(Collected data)
____
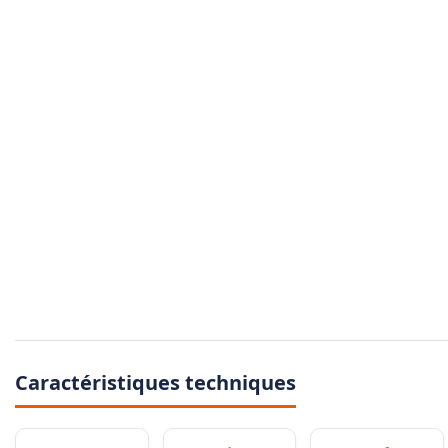
Caractéristiques techniques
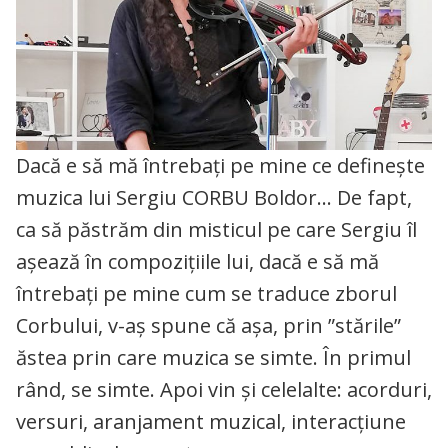
Dacă e să mă întrebați pe mine ce definește
muzica lui Sergiu CORBU Boldor… De fapt,
ca să păstrăm din misticul pe care Sergiu îl
așează în compozițiile lui, dacă e să mă
întrebați pe mine cum se traduce zborul
Corbului, v-aș spune că așa, prin ”stările”
ăstea prin care muzica se simte. În primul
rând, se simte. Apoi vin și celelalte: acorduri,
versuri, aranjament muzical, interacțiune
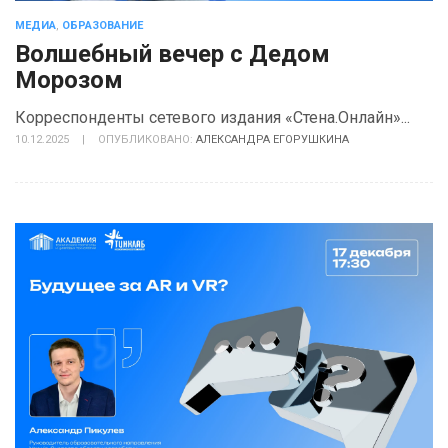
МЕДИА
,
ОБРАЗОВАНИЕ
Волшебный вечер с Дедом
Морозом
Корреспонденты сетевого издания «Стена.Онлайн»...
10.12.2025
|
ОПУБЛИКОВАНО:
АЛЕКСАНДРА ЕГОРУШКИНА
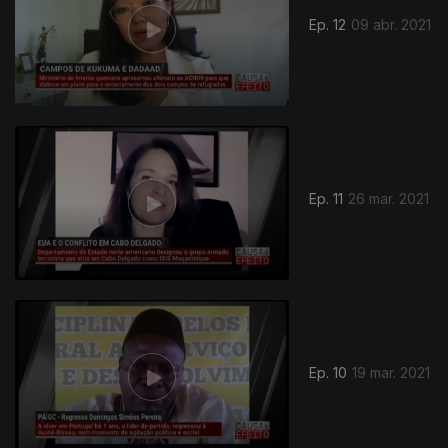
Ep. 12
09 abr. 2021
Ep. 11
26 mar. 2021
530596
Ep. 10
19 mar. 2021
____
Assignment »
Each line from the one holding "Corbului, v-aș spune" through the final line of the data needs to be transcribed exactly. Include both ends, skip the pictures, and add nothing.

Solution for this problem »
Corbului, v-aș spune că așa, prin ”stările”
ăstea prin care muzica se simte. În primul
rând, se simte. Apoi vin și celelalte: acorduri,
versuri, aranjament muzical, interacțiune
МЕДИА
,
ОБРАЗОВАНИЕ
Волшебный вечер с Дедом
Морозом
Корреспонденты сетевого издания «Стена.Онлайн»...
10.12.2025
|
ОПУБЛИКОВАНО:
АЛЕКСАНДРА ЕГОРУШКИНА
Ep. 12
09 abr. 2021
Ep. 11
26 mar. 2021
530596
Ep. 10
19 mar. 2021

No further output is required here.